### DESCRIPTION OF THE TASK
Skip the pictures, please, and write out exactly every line from the one containing "Locate an element" through the end of the listing below.

### RECORDS FOR THE EXERCISE
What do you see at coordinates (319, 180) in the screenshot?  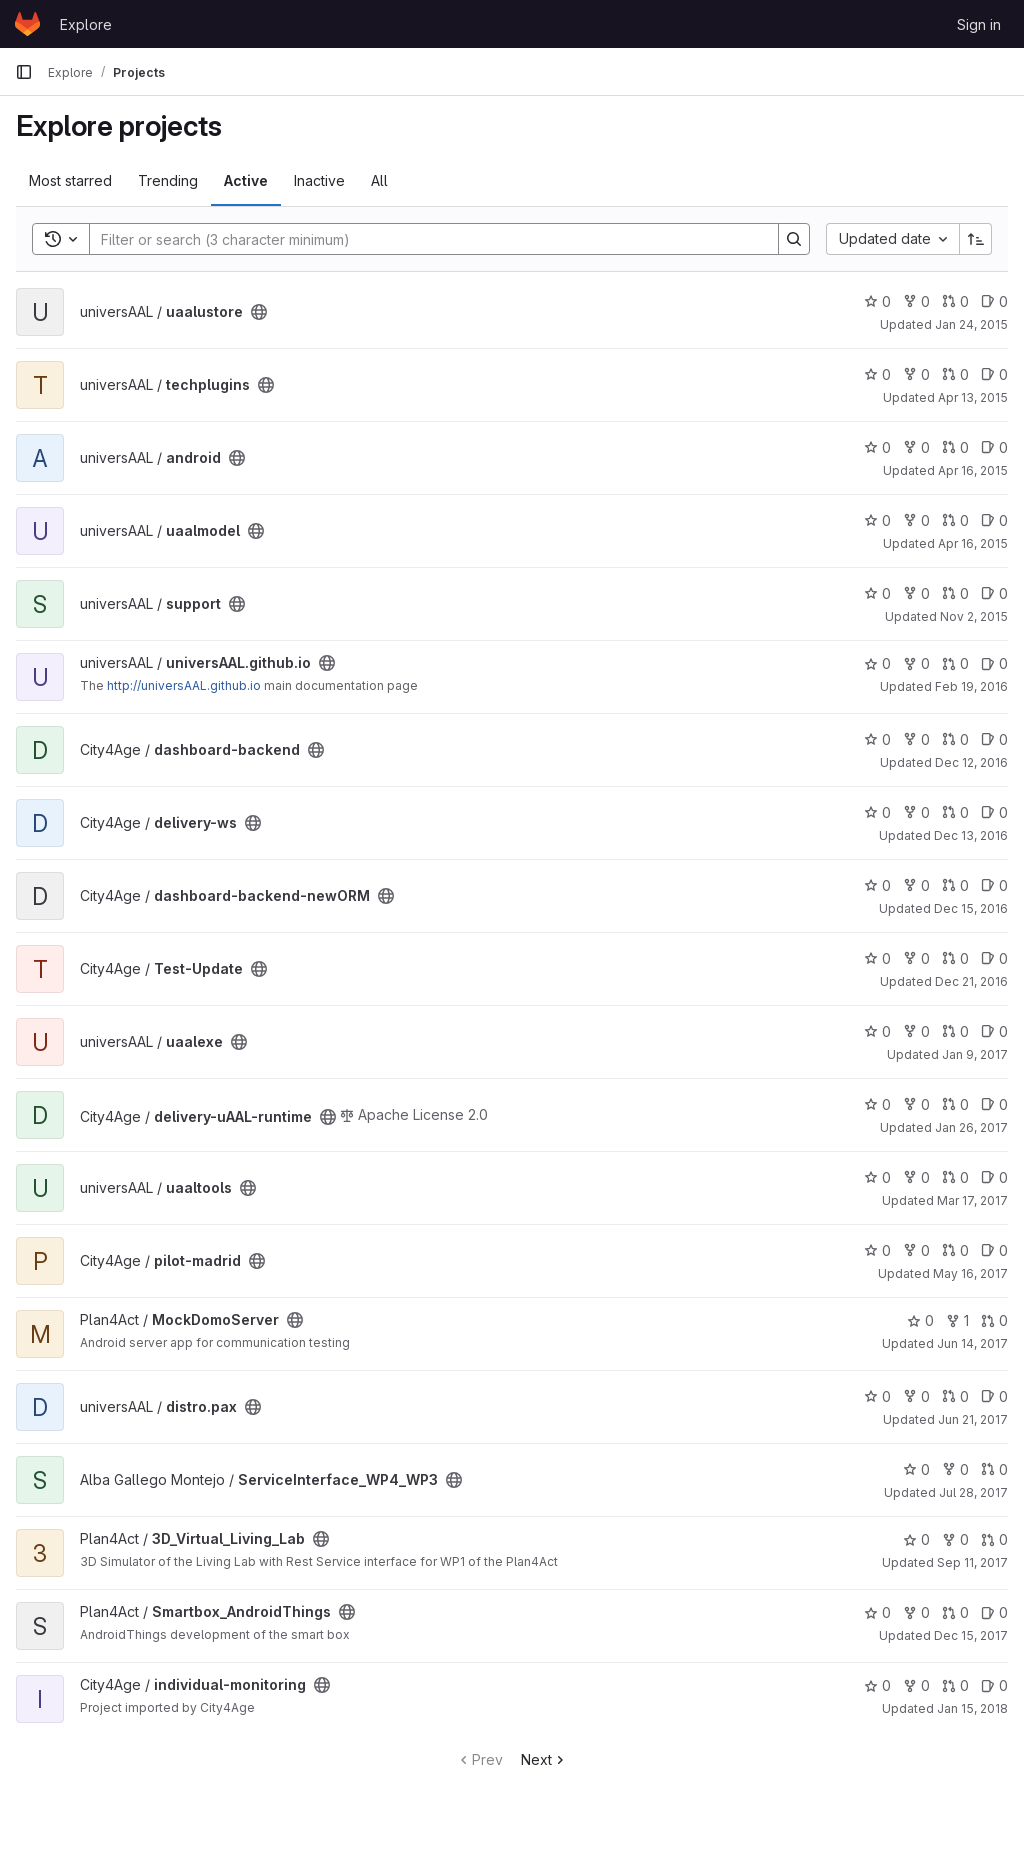 I see `Inactive [tab]` at bounding box center [319, 180].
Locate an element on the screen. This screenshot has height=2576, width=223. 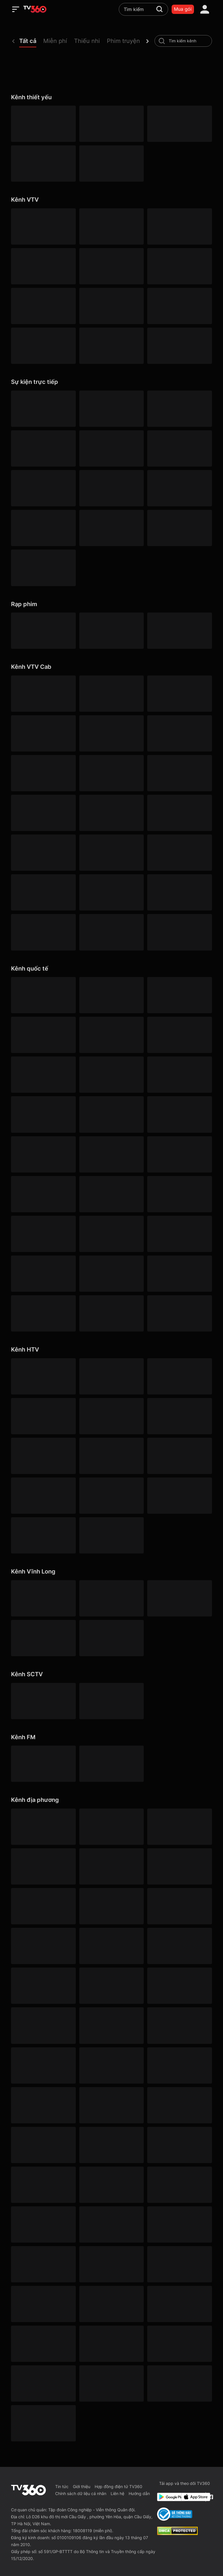
[Lào Cai] is located at coordinates (179, 2185).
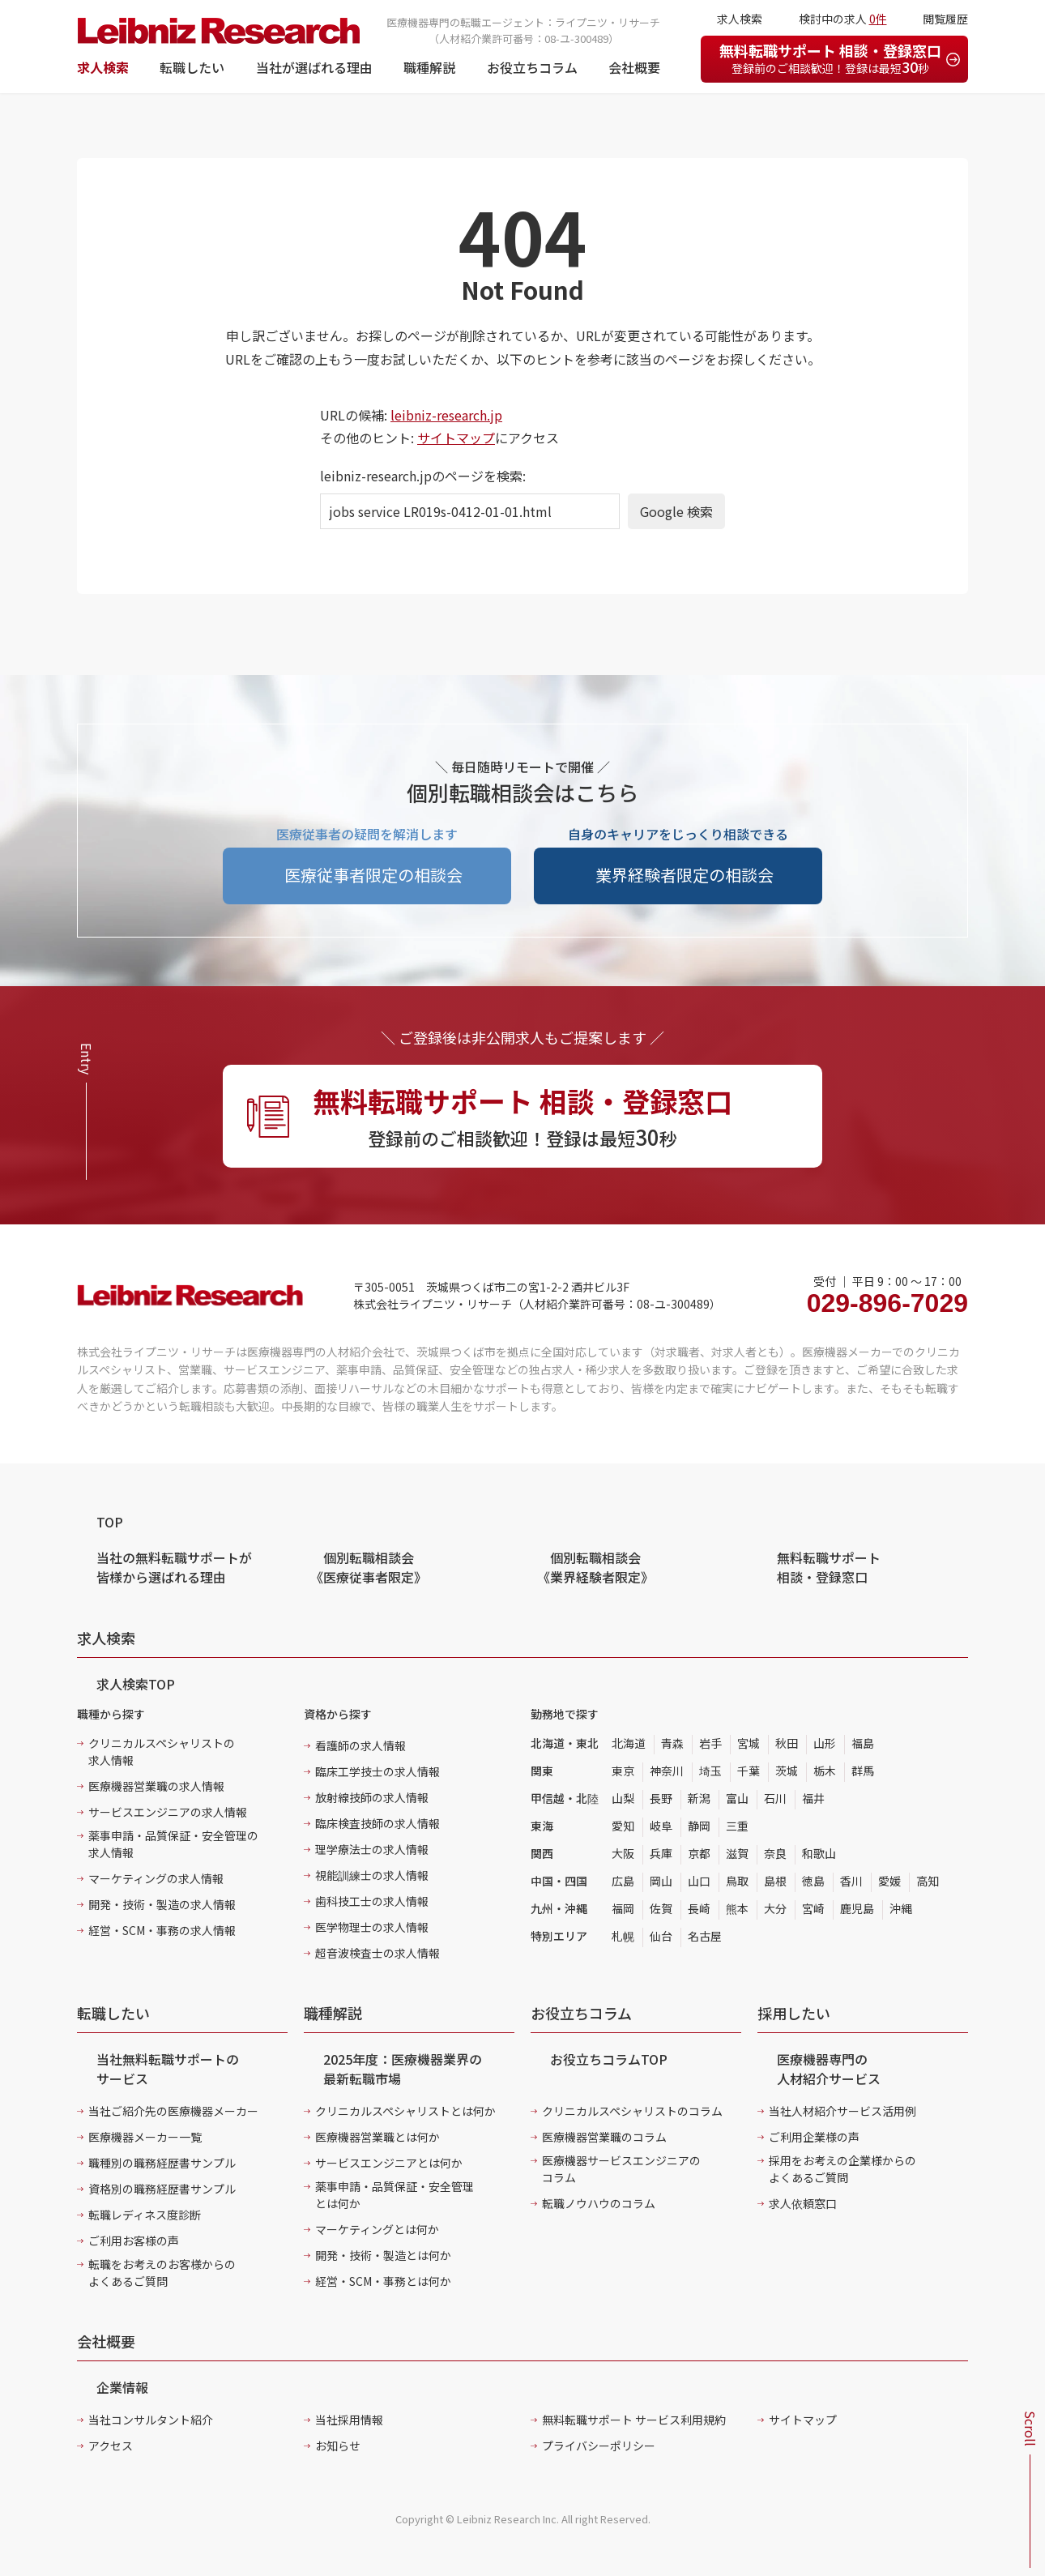  Describe the element at coordinates (360, 1745) in the screenshot. I see `看護師の求人情報` at that location.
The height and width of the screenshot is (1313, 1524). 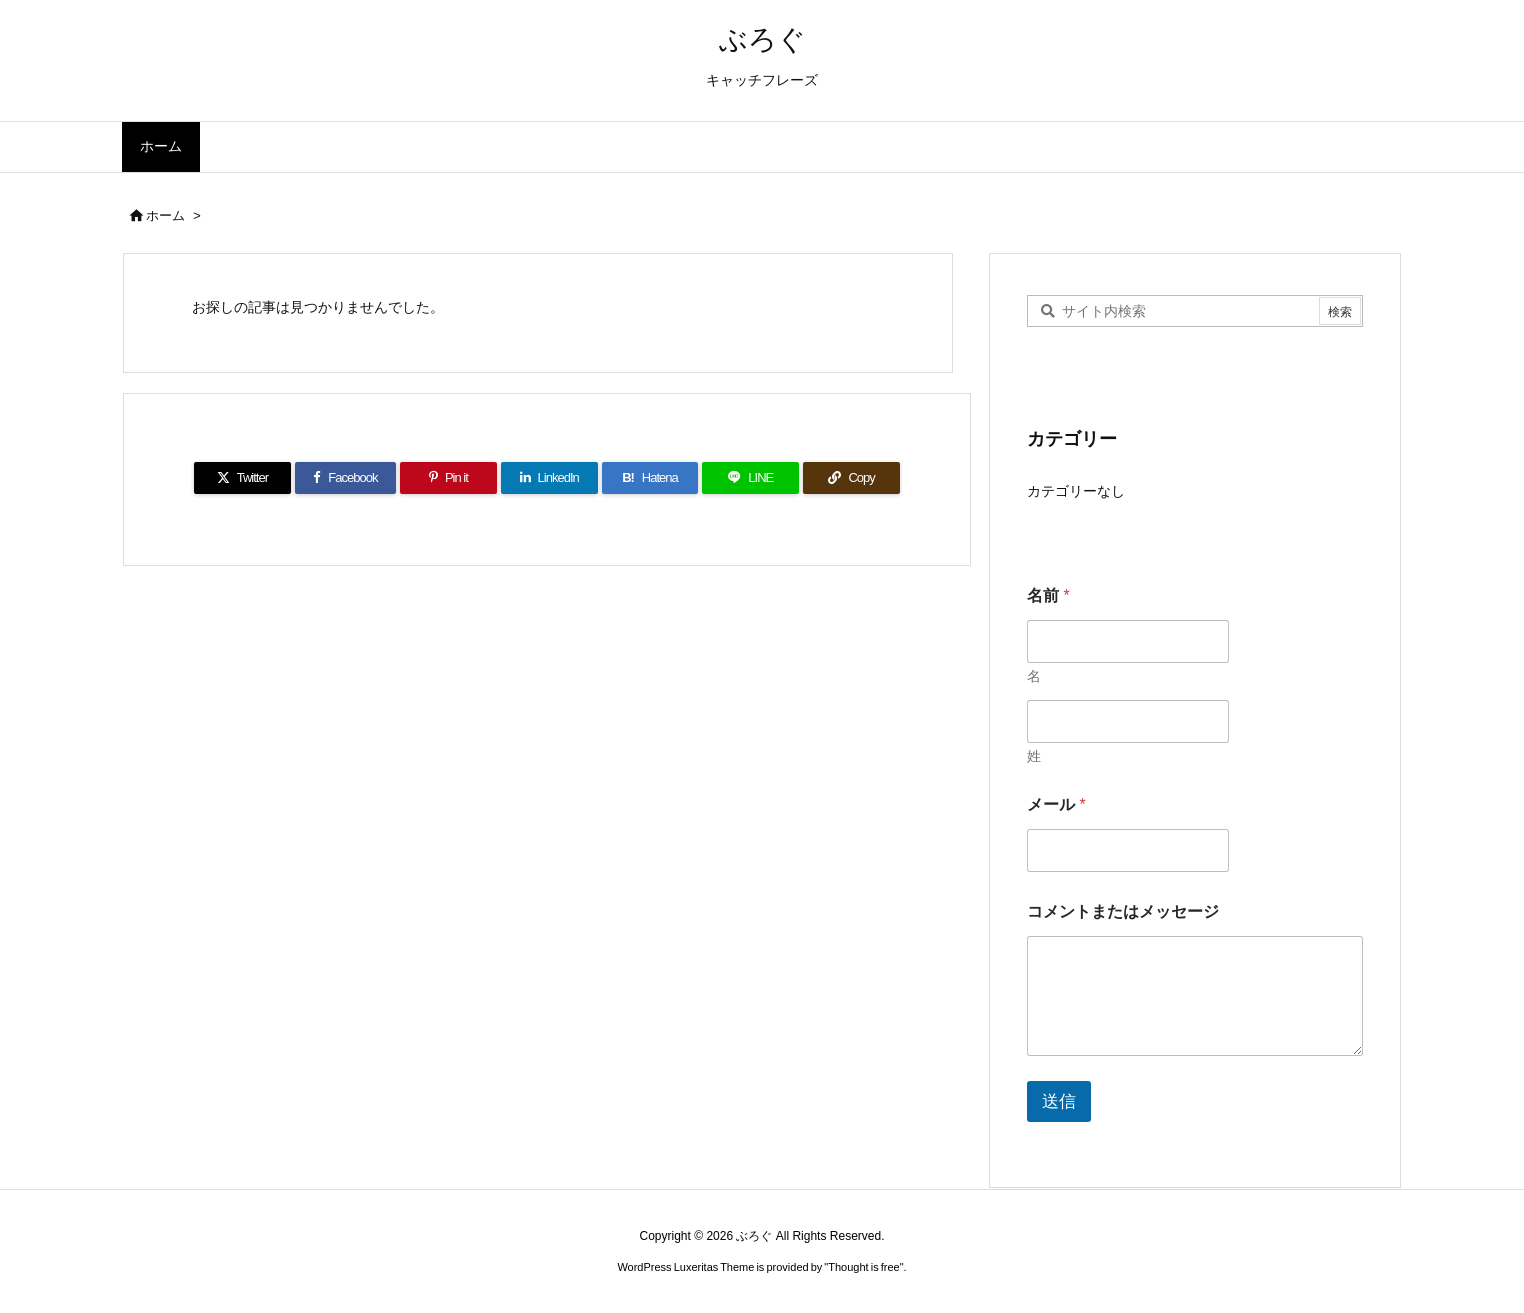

### OUTPUT FOR THIS EXERCISE
Locate an element on the screen. This screenshot has height=2576, width=223. 
[Lào Cai] is located at coordinates (179, 2185).
  Describe the element at coordinates (360, 1745) in the screenshot. I see `看護師の求人情報` at that location.
The height and width of the screenshot is (1313, 1524). 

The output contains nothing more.